Based on Richard's response (at
http://superuser.com/questions/411697/lvm-volume-with-corrupt-mbr-how...
), I wrote the following script.

------------------------------------------------------
#!/bin/bash
set -u

(( extent_size = 65536 ))
(( pe_start = 2048 ))

# current sector
(( curr = 0 ))

(( Increment = 1 ))
(( maxExtentCount = 126 + 2243 ))

# Clean up any previously existing foo.
if [ -b /dev/mapper/foo ]; then
dmsetup remove foo
fi

while : ; do

(( StartLocation = pe_start + curr * extent_size ))
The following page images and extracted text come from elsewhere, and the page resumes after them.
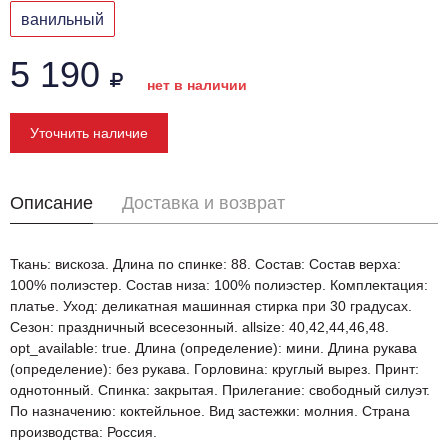
ванильный
5 190
нет в наличии
Уточнить наличие
Описание
Доставка и возврат
Ткань: вискоза. Длина по спинке: 88. Состав: Состав верха:
100% полиэстер. Состав низа: 100% полиэстер. Комплектация:
платье. Уход: деликатная машинная стирка при 30 градусах.
Сезон: праздничный всесезонный. allsize: 40,42,44,46,48.
opt_available: true. Длина (определение): мини. Длина рукава
(определение): без рукава. Горловина: круглый вырез. Принт:
однотонный. Спинка: закрытая. Прилегание: свободный силуэт.
По назначению: коктейльное. Вид застежки: молния. Страна
производства: Россия.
echo -n "Trying curr = $curr ,StartLocation = $StartLocation ..."

if dmsetup create foo --table "0 146997248 linear /dev/sdb2
$StartLocation" &>/dev/null ; then
if mount -o ro /dev/mapper/foo /mnt &>/dev/null ; then
echo
echo 'BINGO'
break
else
echo " mount failed"
fi

dmsetup remove foo
else
echo " dmsetup failed"
fi

(( curr = curr + Increment ))

if [ $curr -gt $maxExtentCount ]; then
echo "reached maxExtentCount, quitting"
break
fi
done

# Clean up
if [ -b /dev/mapper/foo ]; then
dmsetup remove foo
fi
------------------------------------------------------

No success, though. The above loop ran as follows. Notice, how...
for curr = 0 thru 126, dmsetup succeeds but mount fails
for curr = 126 thru 2369, dmsetup itself fails.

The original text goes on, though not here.